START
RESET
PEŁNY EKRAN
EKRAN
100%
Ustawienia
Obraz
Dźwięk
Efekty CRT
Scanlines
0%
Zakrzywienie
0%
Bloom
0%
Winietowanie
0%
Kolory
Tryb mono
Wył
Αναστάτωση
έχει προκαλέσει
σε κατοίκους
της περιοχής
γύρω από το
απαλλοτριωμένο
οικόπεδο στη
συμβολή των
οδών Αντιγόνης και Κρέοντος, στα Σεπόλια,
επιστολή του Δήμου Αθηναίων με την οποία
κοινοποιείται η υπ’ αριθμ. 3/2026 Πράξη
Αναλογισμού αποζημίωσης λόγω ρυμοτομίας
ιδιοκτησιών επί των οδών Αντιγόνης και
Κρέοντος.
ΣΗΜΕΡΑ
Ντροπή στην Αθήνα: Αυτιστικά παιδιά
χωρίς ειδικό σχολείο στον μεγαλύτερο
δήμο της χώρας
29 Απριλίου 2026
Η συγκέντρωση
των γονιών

++++++

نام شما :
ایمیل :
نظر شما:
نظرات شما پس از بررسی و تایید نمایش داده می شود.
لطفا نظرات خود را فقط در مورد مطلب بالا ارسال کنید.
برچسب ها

++++++

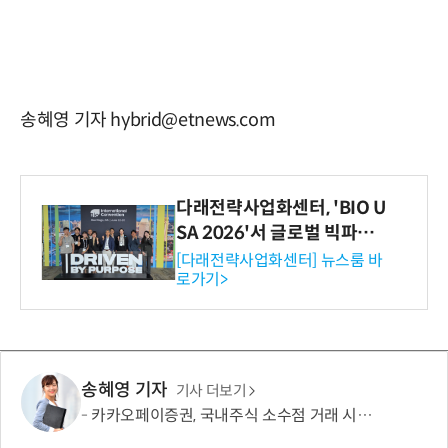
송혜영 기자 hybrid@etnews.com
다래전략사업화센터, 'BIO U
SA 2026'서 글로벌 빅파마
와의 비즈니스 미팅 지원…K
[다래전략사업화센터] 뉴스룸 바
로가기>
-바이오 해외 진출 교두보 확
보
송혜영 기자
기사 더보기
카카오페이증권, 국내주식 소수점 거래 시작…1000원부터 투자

++++++

- **WORK TO COMPLETE**
Where does the word "οδών" appear in the records? Copy every line that holds it.

- **OUTPUT FOR THIS TASK**
οδών Αντιγόνης και Κρέοντος, στα Σεπόλια,
ιδιοκτησιών επί των οδών Αντιγόνης και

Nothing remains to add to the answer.